Analysis of Previously Understudied Areas of Genomes of 500,000 People Indicates That Individuals Who Have More Copies of Ribosomal DNA (rDNA) Are More Likely to Develop Inflammation and Diseases During Their Lifetimes

The structure of the ribosome (large subunit colored gold, small subunit blue, shown as a cartoon) in complex with transfer RNA (tRNA – yellow, green, magenta) and elongation factor Tu (EF-Tu - red) shown as solid surfaces. EF-Tu (red) prevents the entry of the aminoacyl-tRNA (magenta) into the active site until the code has been correctly recognized (Image credit: Rebecca Voorhees and Martin Schmeing).

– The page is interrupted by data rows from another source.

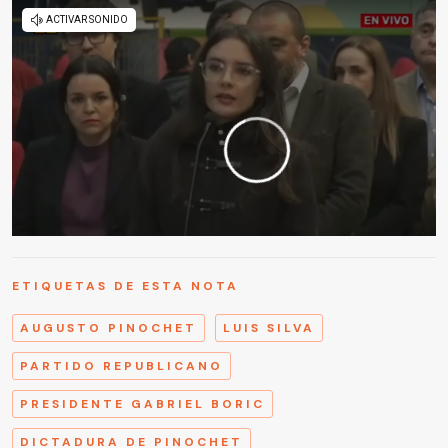
ETIQUETAS DE ESTA NOTA
AUGUSTO PINOCHET
LUIS SILVA
PARTIDO REPUBLICANO
PRESIDENTE GABRIEL BORIC
DICTADURA DE PINOCHET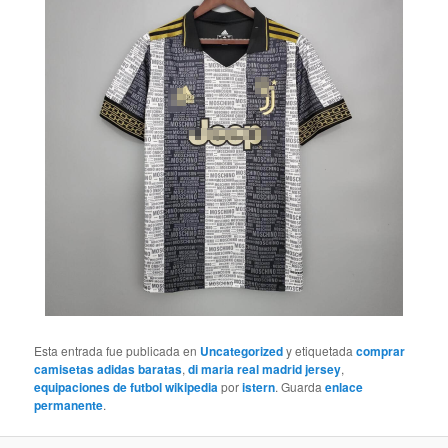
Esta entrada fue publicada en
Uncategorized
y etiquetada
comprar
camisetas adidas baratas
,
di maria real madrid jersey
,
equipaciones de futbol wikipedia
por
istern
. Guarda
enlace
permanente
.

Standard genetic analysis techniques have not studied areas of the human genome that are repetitive, such as ribosomal DNA (rDNA) - a fundamental part of the molecular mechanism which makes proteins in cells. A new study, led by Vardhman Rakyan and Francisco Rodriguez-Algarra from Queen Mary University of London’s Blizard Institute, in collaboration with David Evans from The University of Queensland’s Institute for Molecular Bioscience, has discovered that genetic disposition to disease can be found in these previously understudied areas of the genome. The study, published May 14 in Cell Genomics and co-funded by Barts Charity, analyzed samples from 500,000 people in the UK Biobank to identify differences in numbers of copies of rDNA and compared them with other health metrics and medical records. Results showed strong statistical association between the number of copies of rDNA present and well-established markers of systemic inflammation. Further results indicating a link between the number of rDNA copies and kidney function was also seen in samples from people with European ancestry, and further research will be needed to establish whether this connection is also present in samples from other ancestries.